Dallek's excellent 2003 book, An Unfinished Life: John F. Kennedy, 1917-1963, is out anew (Bay Books of Little, Brown, 849 pp., $18 paperback). Dallek, like many of us, revisits Kennedy. Why do we keep going back?

"Because he died so young," Dallek says, "we think of him as the heroic statesman, a martyr."

Ellen Fitzpatrick, a history professor at the University of New Hampshire, edited Letters to Jackie (Ecco, 384 pages, $11.22), a 2010 collection of correspondence to Kennedy's widow. Full of heartfelt sympathy and suffering, it's both devastating and uplifting. "It was like looking at the beating heart of the nation in a moment of historical cataclysm," she says by e-mail.

"We return to JFK because he tapped into a spirit of idealism and soaring aspiration in the American people," Fitzpatrick writes. Kennedy was "our first television president," and "Americans felt they 'knew' Kennedy and his vivacious family."

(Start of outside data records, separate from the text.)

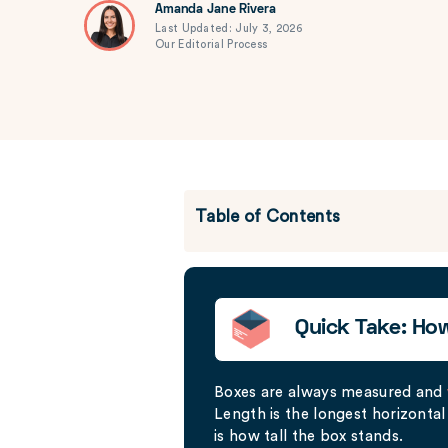
Amanda Jane Rivera
Last Updated: July 3, 2026
Our Editorial Process
Table of Contents
Quick Take: Ho
Boxes are always measured and
Length is the longest horizontal 
is how tall the box stands.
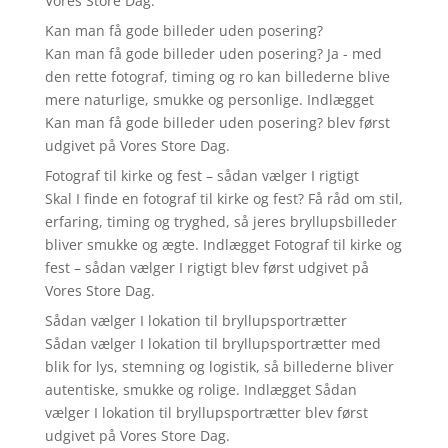
Vores Store Dag.
Kan man få gode billeder uden posering?
Kan man få gode billeder uden posering? Ja - med
den rette fotograf, timing og ro kan billederne blive
mere naturlige, smukke og personlige. Indlægget
Kan man få gode billeder uden posering? blev først
udgivet på Vores Store Dag.
Fotograf til kirke og fest – sådan vælger I rigtigt
Skal I finde en fotograf til kirke og fest? Få råd om stil,
erfaring, timing og tryghed, så jeres bryllupsbilleder
bliver smukke og ægte. Indlægget Fotograf til kirke og
fest – sådan vælger I rigtigt blev først udgivet på
Vores Store Dag.
Sådan vælger I lokation til bryllupsportrætter
Sådan vælger I lokation til bryllupsportrætter med
blik for lys, stemning og logistik, så billederne bliver
autentiske, smukke og rolige. Indlægget Sådan
vælger I lokation til bryllupsportrætter blev først
udgivet på Vores Store Dag.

Greenfield says "the world spent four days in front of a television set, watching a death and its aftermath. It's burned into the consciousness of everyone at the time and is still there."

JFK's death "became a part of the lived experience of millions of Americans," Fitzpatrick writes. "I doubt the memory or interest in it will die even when they do."